Records for processing

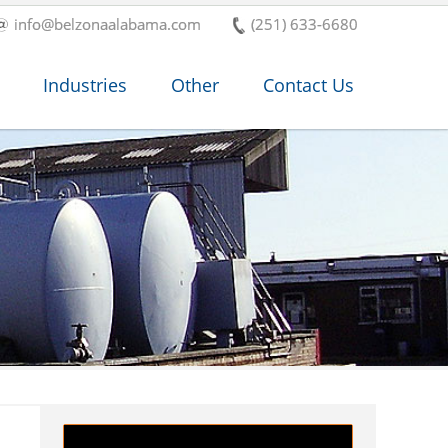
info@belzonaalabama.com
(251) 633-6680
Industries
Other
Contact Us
==
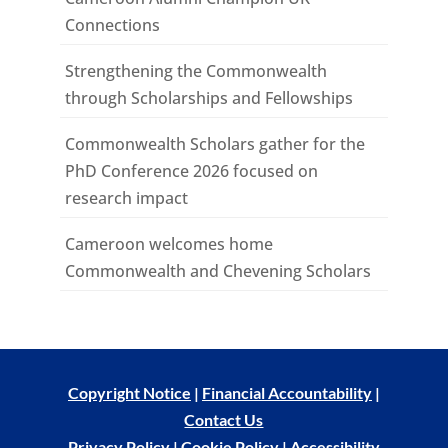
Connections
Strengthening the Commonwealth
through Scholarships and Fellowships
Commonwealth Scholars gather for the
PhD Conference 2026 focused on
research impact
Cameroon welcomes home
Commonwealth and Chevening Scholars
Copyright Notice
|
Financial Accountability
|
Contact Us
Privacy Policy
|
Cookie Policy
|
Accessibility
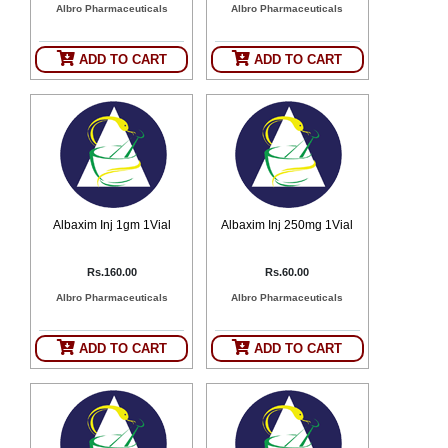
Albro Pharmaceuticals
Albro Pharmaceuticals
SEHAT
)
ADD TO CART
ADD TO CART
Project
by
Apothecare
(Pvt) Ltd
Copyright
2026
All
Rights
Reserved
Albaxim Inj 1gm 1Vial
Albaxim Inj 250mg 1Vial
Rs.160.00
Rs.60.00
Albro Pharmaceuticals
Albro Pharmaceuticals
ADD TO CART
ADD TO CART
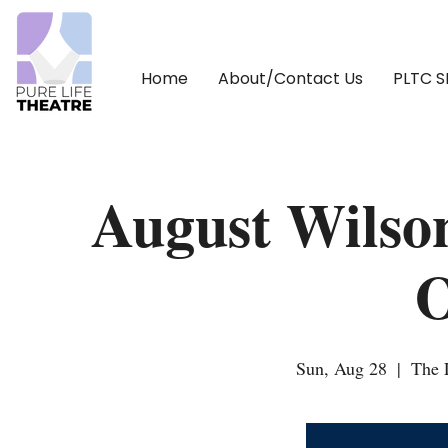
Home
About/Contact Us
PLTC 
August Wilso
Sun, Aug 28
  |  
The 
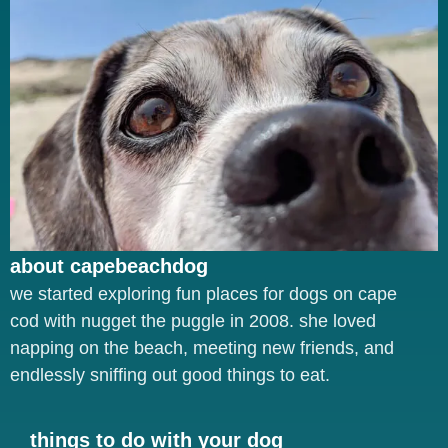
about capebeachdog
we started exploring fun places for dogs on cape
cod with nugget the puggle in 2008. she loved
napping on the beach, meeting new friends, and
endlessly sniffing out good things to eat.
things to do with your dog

What is needed
Scan the lines above for "cod with nugget the puggle in 2008. she loved" and for "things to do with your dog". Repeat exactly the line holding each of them and every line in between.

Written response
cod with nugget the puggle in 2008. she loved
napping on the beach, meeting new friends, and
endlessly sniffing out good things to eat.
things to do with your dog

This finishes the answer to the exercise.